30 DAYS OF AMNESTY: The DOL recognizes that well-meaning employers will make some mistakes executing on the new paid leave laws. In its recently published “Employer Paid Leave Requirements” summary, the DOL states that there will be a 30-day amnesty period starting April 1, 2020 (the effective date), “so long as the employer has acted reasonably and in good faith to comply with the Act.” As a result, if an employer violates these laws during the first 30 days, an employer may avoid a DOL enforcement action by showing its violation resulted from a “good faith” error. Such good faith will exist “when violations are remedied and the employee is made whole as soon as practicable by the employer, the violations were not willful, and the Department receives a written commitment from the employer to comply with the Act in the future.” See: DOL FFCRA employee paid leave rights summary.
CARES ACT PROVIDES STIMULUS, INCLUDING PAYROLL LOANS: The recently passed Coronavirus Aid, Relief, and Economic Security (CARES) Act is intended to provide much need emergency funding, and economic stimulus to individuals and businesses. The more than $2 trillion rescue financial package provides assistance to many stakeholders seriously impacted by COVID-19, including businesses, healthcare providers, and most Americans. While the specific details are forthcoming, some highlights include: (i) special rules for use of retirement funds; (ii) $500 billion for loans and assistance to businesses, states, and municipalities; (iii) $349 billion in low-interest small business loans that may be used to cover payroll obligations and may be partially forgiven; (iv) delay of employer payroll tax payments; and (v) employee retention tax credits. Recipients of SBA-guaranteed loans under the Paycheck Protection Program could apply for loan forgiveness over eight weeks for eligible payroll costs and for mortgage interest, rent, and utility payments. Loan forgiveness would be reduced for businesses that lay-off employees or cut their pay. (This portion of our update was drafted by Jones Waldo tax attorney Geoff Gunnerson. If you have questions about the CARES Act or how to obtain its benefits, Geoff would be happy to assist you. You may email Geoff at firstname.lastname@example.org. Watch for additional guidance on the CARES Act in subsequent updates.)

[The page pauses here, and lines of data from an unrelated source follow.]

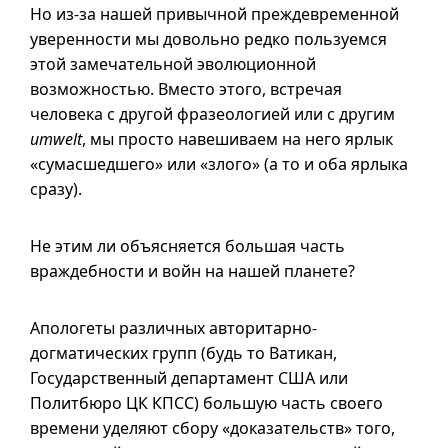
Но из-за нашей привычной преждевременной
уверенности мы довольно редко пользуемся
этой замечательной эволюционной
возможностью. Вместо этого, встречая
человека с другой фразеологией или с другим
umwelt
, мы просто навешиваем на него ярлык
«сумасшедшего» или «злого» (а то и оба ярлыка
сразу).
Не этим ли объясняется большая часть
враждебности и войн на нашей планете?
Апологеты различных авторитарно-
догматических групп (будь то Ватикан,
Государственный департамент США или
Политбюро ЦК КПСС) большую часть своего
времени уделяют сбору «доказательств» того,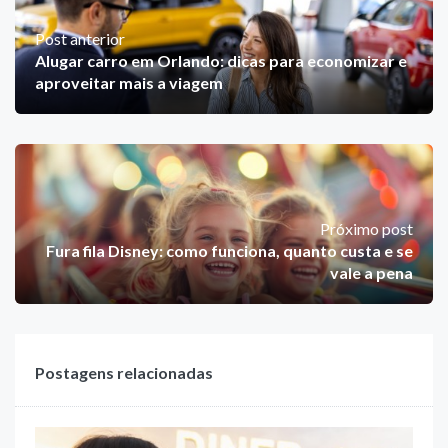
Post anterior
Alugar carro em Orlando: dicas para economizar e
aproveitar mais a viagem
Próximo post
Fura fila Disney: como funciona, quanto custa e se
vale a pena
Postagens relacionadas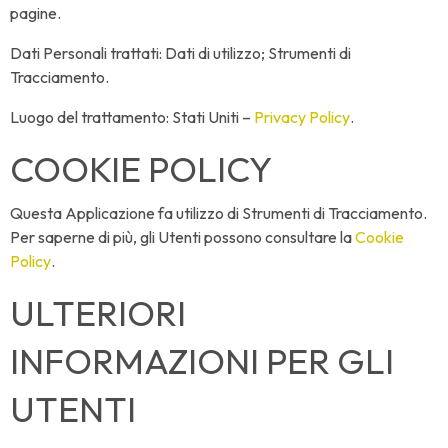
pagine.
Dati Personali trattati: Dati di utilizzo; Strumenti di
Tracciamento.
Luogo del trattamento: Stati Uniti –
Privacy Policy
.
COOKIE POLICY
Questa Applicazione fa utilizzo di Strumenti di Tracciamento.
Per saperne di più, gli Utenti possono consultare la
Cookie
Policy
.
ULTERIORI
INFORMAZIONI PER GLI
UTENTI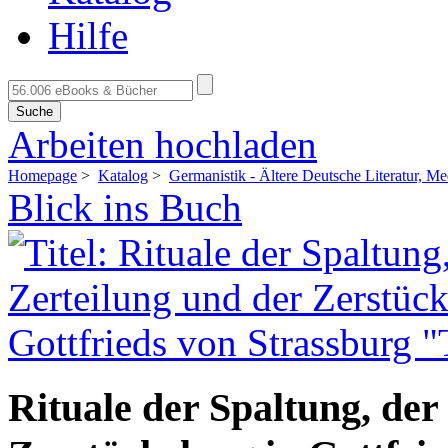
Hilfe
Suche
Arbeiten hochladen
Homepage
>
Katalog
>
Germanistik - Ältere Deutsche Literatur, Me
Blick ins Buch
Rituale der Spaltung, der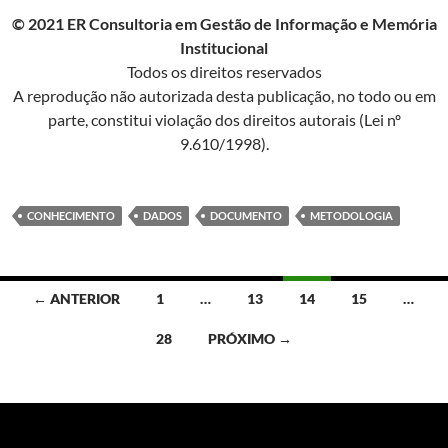
© 2021 ER Consultoria em Gestão de Informação e Memória
Institucional
Todos os direitos reservados
A reprodução não autorizada desta publicação, no todo ou em
parte, constitui violação dos direitos autorais (Lei nº
9.610/1998).
CONHECIMENTO
DADOS
DOCUMENTO
METODOLOGIA
Navegação
← ANTERIOR
1
…
13
14
15
…
por
28
PRÓXIMO →
posts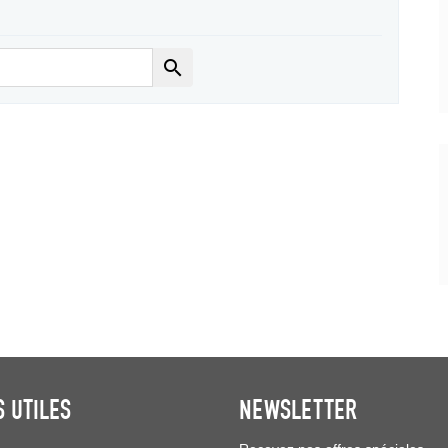

S UTILES
NEWSLETTER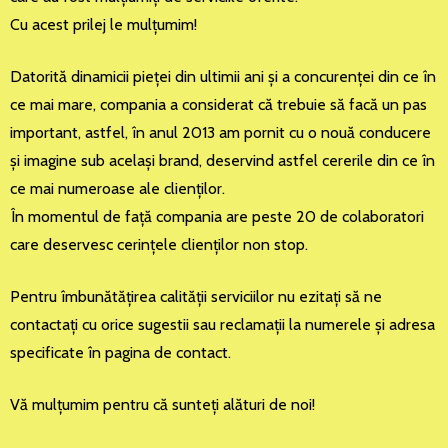
Cu acest prilej le mulţumim!
Datorită dinamicii pieţei din ultimii ani şi a concurenţei din ce în
ce mai mare, compania a considerat că trebuie să facă un pas
important, astfel, în anul 2013 am pornit cu o nouă conducere
şi imagine sub acelaşi brand, deservind astfel cererile din ce în
ce mai numeroase ale clienţilor.
În momentul de faţă compania are peste 20 de colaboratori
care deservesc cerinţele clienţilor non stop.
Pentru îmbunătăţirea calităţii serviciilor nu ezitaţi să ne
contactaţi cu orice sugestii sau reclamaţii la numerele şi adresa
specificate în pagina de contact.
Vă mulţumim pentru că sunteţi alături de noi!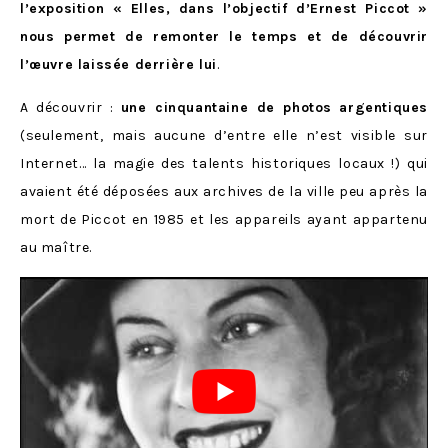
l’exposition « Elles, dans l’objectif d’Ernest Piccot »
nous permet de remonter le temps et de découvrir
l’œuvre laissée derrière lui
.
A découvrir :
une cinquantaine de photos
argentiques
(seulement, mais aucune d’entre elle n’est visible sur
Internet… la magie des talents historiques locaux !) qui
avaient été déposées aux archives de la ville peu après la
mort de Piccot en 1985 et les appareils ayant appartenu
au maître.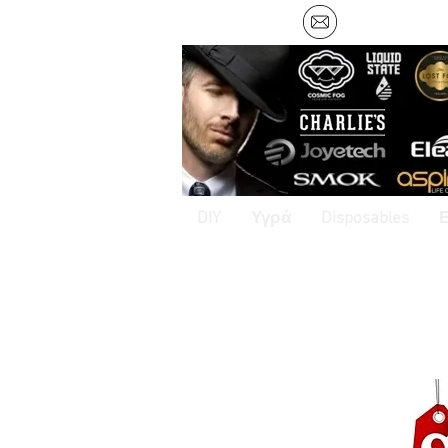
DIY
Υγρά
Disposables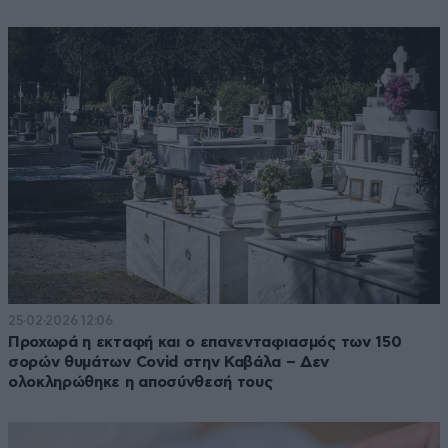
25·02·2026 12:06
Προχωρά η εκταφή και ο επανενταφιασμός των 150
σορών θυμάτων Covid στην Καβάλα – Δεν
ολοκληρώθηκε η αποσύνθεσή τους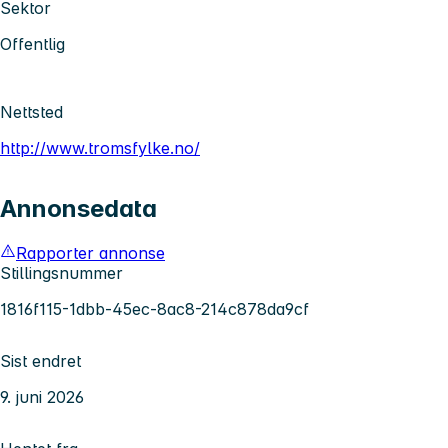
Sektor
Offentlig
Nettsted
http://www.tromsfylke.no/
Annonsedata
Rapporter annonse
Stillingsnummer
1816f115-1dbb-45ec-8ac8-214c878da9cf
Sist endret
9. juni 2026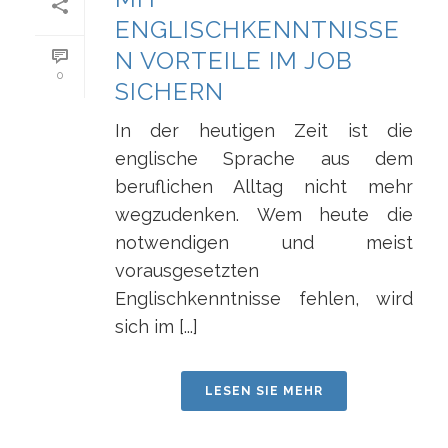
ENGLISCHKENNTNISSE
N VORTEILE IM JOB
0
SICHERN
In der heutigen Zeit ist die
englische Sprache aus dem
beruflichen Alltag nicht mehr
wegzudenken. Wem heute die
notwendigen und meist
vorausgesetzten
Englischkenntnisse fehlen, wird
sich im [...]
LESEN SIE MEHR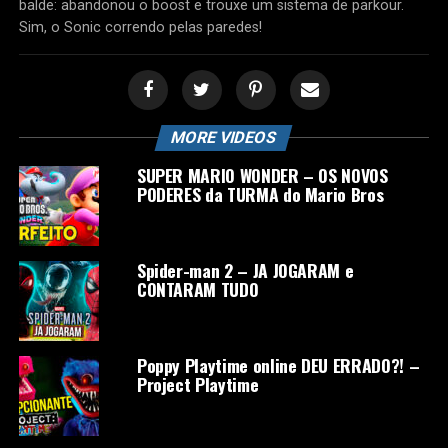
balde: abandonou o boost e trouxe um sistema de parkour.
Sim, o Sonic correndo pelas paredes!
MORE VIDEOS
SUPER MARIO WONDER – OS NOVOS
PODERES da TURMA do Mario Bros
Spider-man 2 – JA JOGARAM e
CONTARAM TUDO
Poppy Playtime online DEU ERRADO?! –
Project Playtime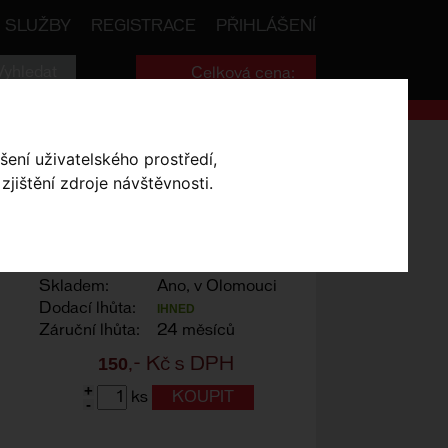
SLUŽBY
REGISTRACE
PŘIHLÁŠENÍ
Celková cena:
0
,- Kč
4-29 zadní
šení uživatelského prostředí,
jištění zdroje návštěvnosti.
ADNÍ
Výrobce:
Author
Skladem:
Ano, v Olomouci
Dodací lhůta:
IHNED
Záruční lhůta:
24 měsíců
150
,- Kč s DPH
+
ks
-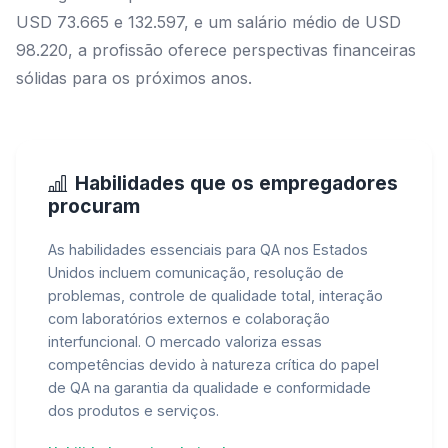
USD 73.665 e 132.597, e um salário médio de USD
98.220, a profissão oferece perspectivas financeiras
sólidas para os próximos anos.
Habilidades que os empregadores
procuram
As habilidades essenciais para QA nos Estados
Unidos incluem comunicação, resolução de
problemas, controle de qualidade total, interação
com laboratórios externos e colaboração
interfuncional. O mercado valoriza essas
competências devido à natureza crítica do papel
de QA na garantia da qualidade e conformidade
dos produtos e serviços.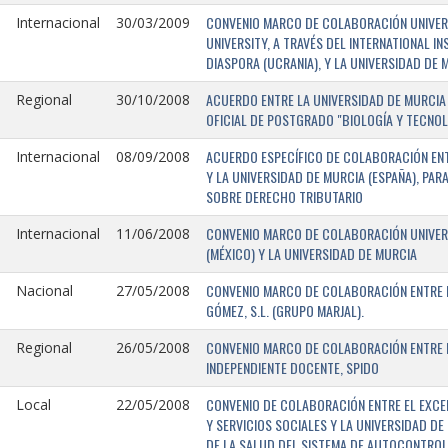
CONVENIO MARCO DE COLABORACIÓN UNIVERSI
Internacional
30/03/2009
UNIVERSITY, A TRAVÉS DEL INTERNATIONAL I
DIASPORA (UCRANIA), Y LA UNIVERSIDAD DE M
ACUERDO ENTRE LA UNIVERSIDAD DE MURCIA 
Regional
30/10/2008
OFICIAL DE POSTGRADO "BIOLOGÍA Y TECNO
ACUERDO ESPECÍFICO DE COLABORACIÓN ENT
Internacional
08/09/2008
Y LA UNIVERSIDAD DE MURCIA (ESPAÑA), PAR
SOBRE DERECHO TRIBUTARIO
CONVENIO MARCO DE COLABORACIÓN UNIVERS
Internacional
11/06/2008
(MÉXICO) Y LA UNIVERSIDAD DE MURCIA
CONVENIO MARCO DE COLABORACIÓN ENTRE L
Nacional
27/05/2008
GÓMEZ, S.L. (GRUPO MARJAL).
CONVENIO MARCO DE COLABORACIÓN ENTRE L
Regional
26/05/2008
INDEPENDIENTE DOCENTE, SPIDO
CONVENIO DE COLABORACIÓN ENTRE EL EXCE
Local
22/05/2008
Y SERVICIOS SOCIALES Y LA UNIVERSIDAD D
DE LA SALUD DEL SISTEMA DE AUTOCONTROL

EEOC ISSUES/UPDATES COVID-19 GUIDANCE: The Equal Employment Opportunity Commission (EEOC) also is issuing guidance to employers on COVID-19 issues. Some of this EEOC guidance is new, see: EEOC COVID-19 Q & A and What you should know about the ADA, the rehabilitation act, and COVID-19. Some of it is pandemic-related guidance issued several years ago but updated and still relevant to this pandemic, see: Pandemic preparedness in the workplace and the ADA. All three of these EEOC guidance documents are helpful as employers deal with COVID-19 issues in the workplace.